- Supplied records:
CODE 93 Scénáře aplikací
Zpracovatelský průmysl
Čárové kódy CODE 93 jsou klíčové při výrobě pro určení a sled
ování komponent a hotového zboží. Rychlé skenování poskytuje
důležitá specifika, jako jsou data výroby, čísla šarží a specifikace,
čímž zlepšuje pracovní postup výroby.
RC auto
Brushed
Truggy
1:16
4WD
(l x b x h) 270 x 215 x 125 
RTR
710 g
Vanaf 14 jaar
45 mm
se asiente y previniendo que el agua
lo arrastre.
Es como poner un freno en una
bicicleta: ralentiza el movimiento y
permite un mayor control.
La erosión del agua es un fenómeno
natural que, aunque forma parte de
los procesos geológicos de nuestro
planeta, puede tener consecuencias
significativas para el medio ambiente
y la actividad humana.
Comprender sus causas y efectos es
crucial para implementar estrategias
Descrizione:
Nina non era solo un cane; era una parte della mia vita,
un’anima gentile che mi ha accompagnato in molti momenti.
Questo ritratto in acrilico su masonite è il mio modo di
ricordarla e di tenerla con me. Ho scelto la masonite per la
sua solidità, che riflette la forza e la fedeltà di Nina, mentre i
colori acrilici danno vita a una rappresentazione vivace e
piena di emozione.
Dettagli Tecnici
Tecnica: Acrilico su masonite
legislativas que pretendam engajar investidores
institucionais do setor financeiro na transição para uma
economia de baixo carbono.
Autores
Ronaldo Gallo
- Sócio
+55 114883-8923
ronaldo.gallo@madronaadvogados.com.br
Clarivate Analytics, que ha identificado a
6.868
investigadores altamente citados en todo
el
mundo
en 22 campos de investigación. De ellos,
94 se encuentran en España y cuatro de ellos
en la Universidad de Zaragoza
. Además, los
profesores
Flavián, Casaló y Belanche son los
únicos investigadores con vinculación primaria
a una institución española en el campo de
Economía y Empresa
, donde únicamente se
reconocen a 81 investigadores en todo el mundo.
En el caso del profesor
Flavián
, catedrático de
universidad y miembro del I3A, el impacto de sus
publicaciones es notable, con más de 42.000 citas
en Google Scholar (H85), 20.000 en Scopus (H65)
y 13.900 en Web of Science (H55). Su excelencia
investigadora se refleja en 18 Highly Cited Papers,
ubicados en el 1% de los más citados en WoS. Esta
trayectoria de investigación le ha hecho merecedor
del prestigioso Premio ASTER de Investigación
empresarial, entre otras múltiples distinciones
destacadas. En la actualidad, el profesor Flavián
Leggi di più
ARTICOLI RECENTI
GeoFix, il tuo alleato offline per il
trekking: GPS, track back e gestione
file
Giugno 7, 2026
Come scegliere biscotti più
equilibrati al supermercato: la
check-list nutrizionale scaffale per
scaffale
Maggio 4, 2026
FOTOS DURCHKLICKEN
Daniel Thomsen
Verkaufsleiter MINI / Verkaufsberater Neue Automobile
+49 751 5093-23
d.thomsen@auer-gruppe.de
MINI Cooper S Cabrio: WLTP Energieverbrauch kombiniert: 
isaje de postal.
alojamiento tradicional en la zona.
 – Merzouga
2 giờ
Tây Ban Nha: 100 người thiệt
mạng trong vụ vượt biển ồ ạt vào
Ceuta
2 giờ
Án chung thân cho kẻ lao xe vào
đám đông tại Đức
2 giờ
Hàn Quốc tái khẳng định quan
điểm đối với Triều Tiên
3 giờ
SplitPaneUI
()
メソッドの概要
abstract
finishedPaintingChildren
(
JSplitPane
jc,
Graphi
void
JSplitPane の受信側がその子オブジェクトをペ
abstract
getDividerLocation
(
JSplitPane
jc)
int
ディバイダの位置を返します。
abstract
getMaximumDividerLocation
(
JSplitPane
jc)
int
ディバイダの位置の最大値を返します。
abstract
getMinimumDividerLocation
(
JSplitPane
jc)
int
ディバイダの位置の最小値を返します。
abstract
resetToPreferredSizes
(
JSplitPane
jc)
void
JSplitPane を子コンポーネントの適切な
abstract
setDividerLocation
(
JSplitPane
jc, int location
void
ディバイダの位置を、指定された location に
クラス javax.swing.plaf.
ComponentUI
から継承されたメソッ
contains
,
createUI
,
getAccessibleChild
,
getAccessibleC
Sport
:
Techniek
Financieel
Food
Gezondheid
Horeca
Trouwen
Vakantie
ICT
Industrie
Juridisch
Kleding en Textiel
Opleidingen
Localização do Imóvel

- Assignment:
None of the records may be left out; each is to be restated exactly.

- Problem solution:
CODE 93 Scénáře aplikací
Zpracovatelský průmysl
Čárové kódy CODE 93 jsou klíčové při výrobě pro určení a sled
ování komponent a hotového zboží. Rychlé skenování poskytuje
důležitá specifika, jako jsou data výroby, čísla šarží a specifikace,
čímž zlepšuje pracovní postup výroby.
RC auto
Brushed
Truggy
1:16
4WD
(l x b x h) 270 x 215 x 125 
RTR
710 g
Vanaf 14 jaar
45 mm
se asiente y previniendo que el agua
lo arrastre.
Es como poner un freno en una
bicicleta: ralentiza el movimiento y
permite un mayor control.
La erosión del agua es un fenómeno
natural que, aunque forma parte de
los procesos geológicos de nuestro
planeta, puede tener consecuencias
significativas para el medio ambiente
y la actividad humana.
Comprender sus causas y efectos es
crucial para implementar estrategias
Descrizione:
Nina non era solo un cane; era una parte della mia vita,
un’anima gentile che mi ha accompagnato in molti momenti.
Questo ritratto in acrilico su masonite è il mio modo di
ricordarla e di tenerla con me. Ho scelto la masonite per la
sua solidità, che riflette la forza e la fedeltà di Nina, mentre i
colori acrilici danno vita a una rappresentazione vivace e
piena di emozione.
Dettagli Tecnici
Tecnica: Acrilico su masonite
legislativas que pretendam engajar investidores
institucionais do setor financeiro na transição para uma
economia de baixo carbono.
Autores
Ronaldo Gallo
- Sócio
+55 114883-8923
ronaldo.gallo@madronaadvogados.com.br
Clarivate Analytics, que ha identificado a
6.868
investigadores altamente citados en todo
el
mundo
en 22 campos de investigación. De ellos,
94 se encuentran en España y cuatro de ellos
en la Universidad de Zaragoza
. Además, los
profesores
Flavián, Casaló y Belanche son los
únicos investigadores con vinculación primaria
a una institución española en el campo de
Economía y Empresa
, donde únicamente se
reconocen a 81 investigadores en todo el mundo.
En el caso del profesor
Flavián
, catedrático de
universidad y miembro del I3A, el impacto de sus
publicaciones es notable, con más de 42.000 citas
en Google Scholar (H85), 20.000 en Scopus (H65)
y 13.900 en Web of Science (H55). Su excelencia
investigadora se refleja en 18 Highly Cited Papers,
ubicados en el 1% de los más citados en WoS. Esta
trayectoria de investigación le ha hecho merecedor
del prestigioso Premio ASTER de Investigación
empresarial, entre otras múltiples distinciones
destacadas. En la actualidad, el profesor Flavián
Leggi di più
ARTICOLI RECENTI
GeoFix, il tuo alleato offline per il
trekking: GPS, track back e gestione
file
Giugno 7, 2026
Come scegliere biscotti più
equilibrati al supermercato: la
check-list nutrizionale scaffale per
scaffale
Maggio 4, 2026
FOTOS DURCHKLICKEN
Daniel Thomsen
Verkaufsleiter MINI / Verkaufsberater Neue Automobile
+49 751 5093-23
d.thomsen@auer-gruppe.de
MINI Cooper S Cabrio: WLTP Energieverbrauch kombiniert: 
isaje de postal.
alojamiento tradicional en la zona.
 – Merzouga
2 giờ
Tây Ban Nha: 100 người thiệt
mạng trong vụ vượt biển ồ ạt vào
Ceuta
2 giờ
Án chung thân cho kẻ lao xe vào
đám đông tại Đức
2 giờ
Hàn Quốc tái khẳng định quan
điểm đối với Triều Tiên
3 giờ
SplitPaneUI
()
メソッドの概要
abstract
finishedPaintingChildren
(
JSplitPane
jc,
Graphi
void
JSplitPane の受信側がその子オブジェクトをペ
abstract
getDividerLocation
(
JSplitPane
jc)
int
ディバイダの位置を返します。
abstract
getMaximumDividerLocation
(
JSplitPane
jc)
int
ディバイダの位置の最大値を返します。
abstract
getMinimumDividerLocation
(
JSplitPane
jc)
int
ディバイダの位置の最小値を返します。
abstract
resetToPreferredSizes
(
JSplitPane
jc)
void
JSplitPane を子コンポーネントの適切な
abstract
setDividerLocation
(
JSplitPane
jc, int location
void
ディバイダの位置を、指定された location に
クラス javax.swing.plaf.
ComponentUI
から継承されたメソッ
contains
,
createUI
,
getAccessibleChild
,
getAccessibleC
Sport
:
Techniek
Financieel
Food
Gezondheid
Horeca
Trouwen
Vakantie
ICT
Industrie
Juridisch
Kleding en Textiel
Opleidingen
Localização do Imóvel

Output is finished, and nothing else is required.